%%
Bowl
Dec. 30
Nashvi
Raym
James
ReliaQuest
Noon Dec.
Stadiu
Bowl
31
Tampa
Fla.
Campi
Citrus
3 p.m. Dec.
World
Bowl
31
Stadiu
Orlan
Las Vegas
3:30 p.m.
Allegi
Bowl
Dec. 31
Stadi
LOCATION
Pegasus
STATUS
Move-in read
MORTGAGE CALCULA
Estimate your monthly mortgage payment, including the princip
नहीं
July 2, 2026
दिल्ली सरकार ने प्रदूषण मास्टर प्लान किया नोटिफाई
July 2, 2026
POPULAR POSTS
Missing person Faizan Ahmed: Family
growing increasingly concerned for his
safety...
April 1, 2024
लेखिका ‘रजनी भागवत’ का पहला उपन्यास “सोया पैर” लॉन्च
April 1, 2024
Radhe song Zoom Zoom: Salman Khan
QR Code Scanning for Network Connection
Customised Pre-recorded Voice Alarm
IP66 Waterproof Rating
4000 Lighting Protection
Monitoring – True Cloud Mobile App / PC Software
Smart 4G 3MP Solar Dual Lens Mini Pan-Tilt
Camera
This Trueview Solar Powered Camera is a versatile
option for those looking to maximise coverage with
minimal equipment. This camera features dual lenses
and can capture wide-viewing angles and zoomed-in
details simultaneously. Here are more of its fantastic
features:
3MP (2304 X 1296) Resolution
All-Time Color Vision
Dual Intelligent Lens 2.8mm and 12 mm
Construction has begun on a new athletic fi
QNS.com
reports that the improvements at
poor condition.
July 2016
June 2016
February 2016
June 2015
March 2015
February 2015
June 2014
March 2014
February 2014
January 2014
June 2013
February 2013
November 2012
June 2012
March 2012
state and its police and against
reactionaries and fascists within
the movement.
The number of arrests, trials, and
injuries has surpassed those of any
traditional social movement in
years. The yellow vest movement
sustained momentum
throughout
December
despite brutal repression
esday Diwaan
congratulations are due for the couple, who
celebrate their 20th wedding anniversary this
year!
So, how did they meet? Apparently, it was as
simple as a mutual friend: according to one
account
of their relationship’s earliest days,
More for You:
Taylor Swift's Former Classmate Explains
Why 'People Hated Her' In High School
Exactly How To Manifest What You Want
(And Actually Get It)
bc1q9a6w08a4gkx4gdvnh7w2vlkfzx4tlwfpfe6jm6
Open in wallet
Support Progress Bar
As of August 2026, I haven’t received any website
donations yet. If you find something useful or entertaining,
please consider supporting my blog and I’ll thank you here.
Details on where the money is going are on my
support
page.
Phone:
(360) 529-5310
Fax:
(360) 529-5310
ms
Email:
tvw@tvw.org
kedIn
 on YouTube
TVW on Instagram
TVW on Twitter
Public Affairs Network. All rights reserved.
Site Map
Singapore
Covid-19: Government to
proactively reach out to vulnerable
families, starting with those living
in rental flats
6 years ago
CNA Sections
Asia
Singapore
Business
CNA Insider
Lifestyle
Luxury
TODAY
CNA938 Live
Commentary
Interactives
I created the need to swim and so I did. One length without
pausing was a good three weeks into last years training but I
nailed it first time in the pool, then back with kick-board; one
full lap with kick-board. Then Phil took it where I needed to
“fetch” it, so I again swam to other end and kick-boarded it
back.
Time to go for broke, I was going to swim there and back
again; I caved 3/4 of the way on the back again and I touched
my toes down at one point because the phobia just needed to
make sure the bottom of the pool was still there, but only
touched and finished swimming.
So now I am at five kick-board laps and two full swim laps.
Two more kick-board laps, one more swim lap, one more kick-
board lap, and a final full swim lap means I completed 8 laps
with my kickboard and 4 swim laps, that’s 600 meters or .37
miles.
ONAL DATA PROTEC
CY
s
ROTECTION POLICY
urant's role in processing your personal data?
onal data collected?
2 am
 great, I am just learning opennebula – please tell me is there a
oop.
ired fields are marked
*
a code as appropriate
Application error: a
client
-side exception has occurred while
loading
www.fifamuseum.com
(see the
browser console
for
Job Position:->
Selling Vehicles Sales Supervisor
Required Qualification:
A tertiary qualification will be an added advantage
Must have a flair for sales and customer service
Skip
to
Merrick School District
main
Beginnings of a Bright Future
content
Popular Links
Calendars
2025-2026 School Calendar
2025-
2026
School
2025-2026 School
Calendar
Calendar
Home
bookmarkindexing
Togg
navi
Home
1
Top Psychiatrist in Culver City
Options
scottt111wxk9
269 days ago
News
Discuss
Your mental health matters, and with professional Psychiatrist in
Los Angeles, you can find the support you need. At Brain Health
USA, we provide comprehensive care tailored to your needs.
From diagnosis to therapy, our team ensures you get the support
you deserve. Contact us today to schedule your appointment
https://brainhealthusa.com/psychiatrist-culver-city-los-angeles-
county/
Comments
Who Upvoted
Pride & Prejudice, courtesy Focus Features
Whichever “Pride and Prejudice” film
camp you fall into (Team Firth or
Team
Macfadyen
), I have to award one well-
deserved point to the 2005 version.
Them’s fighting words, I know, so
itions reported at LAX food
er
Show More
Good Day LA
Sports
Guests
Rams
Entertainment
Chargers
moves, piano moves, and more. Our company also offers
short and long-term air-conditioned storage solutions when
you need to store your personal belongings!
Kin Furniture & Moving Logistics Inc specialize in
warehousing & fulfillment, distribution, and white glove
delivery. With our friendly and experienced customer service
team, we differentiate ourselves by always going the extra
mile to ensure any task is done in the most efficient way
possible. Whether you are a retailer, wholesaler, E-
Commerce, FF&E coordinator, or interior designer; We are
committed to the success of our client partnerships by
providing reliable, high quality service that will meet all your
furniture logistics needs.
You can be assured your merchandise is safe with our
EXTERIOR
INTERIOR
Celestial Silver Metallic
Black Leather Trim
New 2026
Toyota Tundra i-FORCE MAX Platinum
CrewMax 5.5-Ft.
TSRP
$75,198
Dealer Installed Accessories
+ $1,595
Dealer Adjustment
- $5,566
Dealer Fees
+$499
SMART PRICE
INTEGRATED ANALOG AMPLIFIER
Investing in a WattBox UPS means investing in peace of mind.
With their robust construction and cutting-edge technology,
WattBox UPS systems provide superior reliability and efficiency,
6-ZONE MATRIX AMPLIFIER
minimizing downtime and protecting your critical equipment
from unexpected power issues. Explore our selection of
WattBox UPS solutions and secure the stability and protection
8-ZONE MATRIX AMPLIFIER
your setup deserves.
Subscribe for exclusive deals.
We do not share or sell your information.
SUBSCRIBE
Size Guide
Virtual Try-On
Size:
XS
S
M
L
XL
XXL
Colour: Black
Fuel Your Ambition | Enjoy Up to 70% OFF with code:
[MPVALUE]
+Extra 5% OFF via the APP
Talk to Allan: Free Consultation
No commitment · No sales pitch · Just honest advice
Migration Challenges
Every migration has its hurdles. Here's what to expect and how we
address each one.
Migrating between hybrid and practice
%%
Set out the records again, exactly as they appear above.

Bowl
Dec. 30
Nashvi
Raym
James
ReliaQuest
Noon Dec.
Stadiu
Bowl
31
Tampa
Fla.
Campi
Citrus
3 p.m. Dec.
World
Bowl
31
Stadiu
Orlan
Las Vegas
3:30 p.m.
Allegi
Bowl
Dec. 31
Stadi
LOCATION
Pegasus
STATUS
Move-in read
MORTGAGE CALCULA
Estimate your monthly mortgage payment, including the princip
नहीं
July 2, 2026
दिल्ली सरकार ने प्रदूषण मास्टर प्लान किया नोटिफाई
July 2, 2026
POPULAR POSTS
Missing person Faizan Ahmed: Family
growing increasingly concerned for his
safety...
April 1, 2024
लेखिका ‘रजनी भागवत’ का पहला उपन्यास “सोया पैर” लॉन्च
April 1, 2024
Radhe song Zoom Zoom: Salman Khan
QR Code Scanning for Network Connection
Customised Pre-recorded Voice Alarm
IP66 Waterproof Rating
4000 Lighting Protection
Monitoring – True Cloud Mobile App / PC Software
Smart 4G 3MP Solar Dual Lens Mini Pan-Tilt
Camera
This Trueview Solar Powered Camera is a versatile
option for those looking to maximise coverage with
minimal equipment. This camera features dual lenses
and can capture wide-viewing angles and zoomed-in
details simultaneously. Here are more of its fantastic
features:
3MP (2304 X 1296) Resolution
All-Time Color Vision
Dual Intelligent Lens 2.8mm and 12 mm
Construction has begun on a new athletic fi
QNS.com
reports that the improvements at
poor condition.
July 2016
June 2016
February 2016
June 2015
March 2015
February 2015
June 2014
March 2014
February 2014
January 2014
June 2013
February 2013
November 2012
June 2012
March 2012
state and its police and against
reactionaries and fascists within
the movement.
The number of arrests, trials, and
injuries has surpassed those of any
traditional social movement in
years. The yellow vest movement
sustained momentum
throughout
December
despite brutal repression
esday Diwaan
congratulations are due for the couple, who
celebrate their 20th wedding anniversary this
year!
So, how did they meet? Apparently, it was as
simple as a mutual friend: according to one
account
of their relationship’s earliest days,
More for You:
Taylor Swift's Former Classmate Explains
Why 'People Hated Her' In High School
Exactly How To Manifest What You Want
(And Actually Get It)
bc1q9a6w08a4gkx4gdvnh7w2vlkfzx4tlwfpfe6jm6
Open in wallet
Support Progress Bar
As of August 2026, I haven’t received any website
donations yet. If you find something useful or entertaining,
please consider supporting my blog and I’ll thank you here.
Details on where the money is going are on my
support
page.
Phone:
(360) 529-5310
Fax:
(360) 529-5310
ms
Email:
tvw@tvw.org
kedIn
 on YouTube
TVW on Instagram
TVW on Twitter
Public Affairs Network. All rights reserved.
Site Map
Singapore
Covid-19: Government to
proactively reach out to vulnerable
families, starting with those living
in rental flats
6 years ago
CNA Sections
Asia
Singapore
Business
CNA Insider
Lifestyle
Luxury
TODAY
CNA938 Live
Commentary
Interactives
I created the need to swim and so I did. One length without
pausing was a good three weeks into last years training but I
nailed it first time in the pool, then back with kick-board; one
full lap with kick-board. Then Phil took it where I needed to
“fetch” it, so I again swam to other end and kick-boarded it
back.
Time to go for broke, I was going to swim there and back
again; I caved 3/4 of the way on the back again and I touched
my toes down at one point because the phobia just needed to
make sure the bottom of the pool was still there, but only
touched and finished swimming.
So now I am at five kick-board laps and two full swim laps.
Two more kick-board laps, one more swim lap, one more kick-
board lap, and a final full swim lap means I completed 8 laps
with my kickboard and 4 swim laps, that’s 600 meters or .37
miles.
ONAL DATA PROTEC
CY
s
ROTECTION POLICY
urant's role in processing your personal data?
onal data collected?
2 am
 great, I am just learning opennebula – please tell me is there a
oop.
ired fields are marked
*
a code as appropriate
Application error: a
client
-side exception has occurred while
loading
www.fifamuseum.com
(see the
browser console
for
Job Position:->
Selling Vehicles Sales Supervisor
Required Qualification:
A tertiary qualification will be an added advantage
Must have a flair for sales and customer service
Skip
to
Merrick School District
main
Beginnings of a Bright Future
content
Popular Links
Calendars
2025-2026 School Calendar
2025-
2026
School
2025-2026 School
Calendar
Calendar
Home
bookmarkindexing
Togg
navi
Home
1
Top Psychiatrist in Culver City
Options
scottt111wxk9
269 days ago
News
Discuss
Your mental health matters, and with professional Psychiatrist in
Los Angeles, you can find the support you need. At Brain Health
USA, we provide comprehensive care tailored to your needs.
From diagnosis to therapy, our team ensures you get the support
you deserve. Contact us today to schedule your appointment
https://brainhealthusa.com/psychiatrist-culver-city-los-angeles-
county/
Comments
Who Upvoted
Pride & Prejudice, courtesy Focus Features
Whichever “Pride and Prejudice” film
camp you fall into (Team Firth or
Team
Macfadyen
), I have to award one well-
deserved point to the 2005 version.
Them’s fighting words, I know, so
itions reported at LAX food
er
Show More
Good Day LA
Sports
Guests
Rams
Entertainment
Chargers
moves, piano moves, and more. Our company also offers
short and long-term air-conditioned storage solutions when
you need to store your personal belongings!
Kin Furniture & Moving Logistics Inc specialize in
warehousing & fulfillment, distribution, and white glove
delivery. With our friendly and experienced customer service
team, we differentiate ourselves by always going the extra
mile to ensure any task is done in the most efficient way
possible. Whether you are a retailer, wholesaler, E-
Commerce, FF&E coordinator, or interior designer; We are
committed to the success of our client partnerships by
providing reliable, high quality service that will meet all your
furniture logistics needs.
You can be assured your merchandise is safe with our
EXTERIOR
INTERIOR
Celestial Silver Metallic
Black Leather Trim
New 2026
Toyota Tundra i-FORCE MAX Platinum
CrewMax 5.5-Ft.
TSRP
$75,198
Dealer Installed Accessories
+ $1,595
Dealer Adjustment
- $5,566
Dealer Fees
+$499
SMART PRICE
INTEGRATED ANALOG AMPLIFIER
Investing in a WattBox UPS means investing in peace of mind.
With their robust construction and cutting-edge technology,
WattBox UPS systems provide superior reliability and efficiency,
6-ZONE MATRIX AMPLIFIER
minimizing downtime and protecting your critical equipment
from unexpected power issues. Explore our selection of
WattBox UPS solutions and secure the stability and protection
8-ZONE MATRIX AMPLIFIER
your setup deserves.
Subscribe for exclusive deals.
We do not share or sell your information.
SUBSCRIBE
Size Guide
Virtual Try-On
Size:
XS
S
M
L
XL
XXL
Colour: Black
Fuel Your Ambition | Enjoy Up to 70% OFF with code:
[MPVALUE]
+Extra 5% OFF via the APP
Talk to Allan: Free Consultation
No commitment · No sales pitch · Just honest advice
Migration Challenges
Every migration has its hurdles. Here's what to expect and how we
address each one.
Migrating between hybrid and practice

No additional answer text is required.